Try it:
Reproduce exactly the lines from the start of the records through the line containing "All the data", both included. Leave the pictures out.

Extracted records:
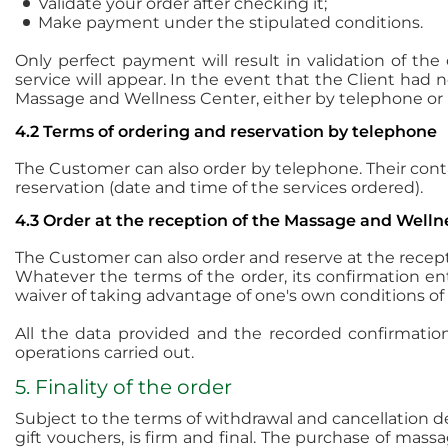
Validate your order after checking it;
Make payment under the stipulated conditions.
Only perfect payment will result in validation of the
service will appear. In the event that the Client had 
Massage and Wellness Center, either by telephone or b
4.2 Terms of ordering and reservation by telephone
The Customer can also order by telephone. Their cont
reservation (date and time of the services ordered).
4.3 Order at the reception of the Massage and Welln
The Customer can also order and reserve at the recep
Whatever the terms of the order, its confirmation e
waiver of taking advantage of one's own conditions of
All the data provided and the recorded confirmation 
operations carried out.
5. Finality of the order
Subject to the terms of withdrawal and cancellation 
gift vouchers, is firm and final. The purchase of mas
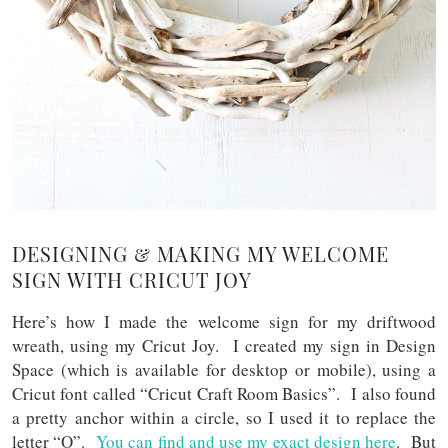
DESIGNING & MAKING MY WELCOME
SIGN WITH CRICUT JOY
Here’s how I made the welcome sign for my driftwood
wreath, using my Cricut Joy. I created my sign in Design
Space (which is available for desktop or mobile), using a
Cricut font called “Cricut Craft Room Basics”. I also found
a pretty anchor within a circle, so I used it to replace the
letter “O”.
You can find and use my exact design here
. But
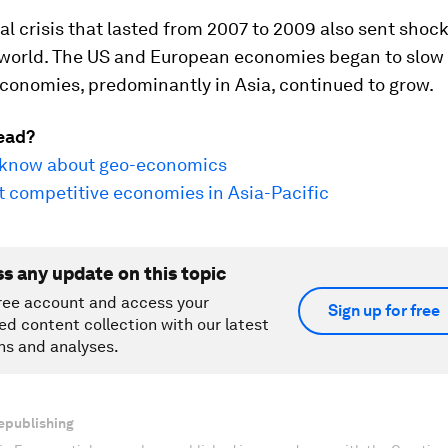
al crisis that lasted from 2007 to 2009 also sent sho
 world. The US and European economies began to slow
conomies, predominantly in Asia, continued to grow.
ead?
o know about geo-economics
t competitive economies in Asia-Pacific
ss any update on this topic
ree account and access your
Sign up for free
ed content collection with our latest
ns and analyses.
epublishing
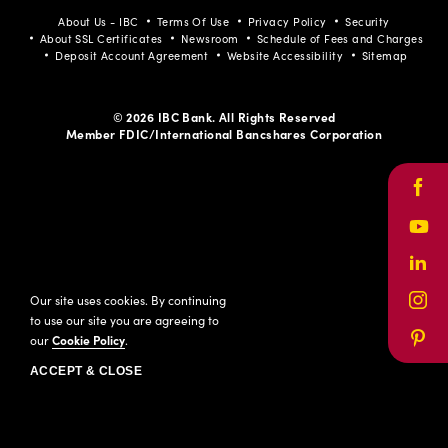
About Us - IBC
Terms Of Use
Privacy Policy
Security
About SSL Certificates
Newsroom
Schedule of Fees and Charges
Deposit Account Agreement
Website Accessibility
Sitemap
© 2026 IBC Bank. All Rights Reserved
Member FDIC/International Bancshares Corporation
Face
Yout
Link
Our site uses cookies. By continuing
Inst
to use our site you are agreeing to
our
Cookie Policy
.
Pinte
ACCEPT & CLOSE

Answer to this task:
Validate your order after checking it;
Make payment under the stipulated conditions.
Only perfect payment will result in validation of the
service will appear. In the event that the Client had 
Massage and Wellness Center, either by telephone or b
4.2 Terms of ordering and reservation by telephone
The Customer can also order by telephone. Their cont
reservation (date and time of the services ordered).
4.3 Order at the reception of the Massage and Welln
The Customer can also order and reserve at the recep
Whatever the terms of the order, its confirmation e
waiver of taking advantage of one's own conditions of
All the data provided and the recorded confirmation 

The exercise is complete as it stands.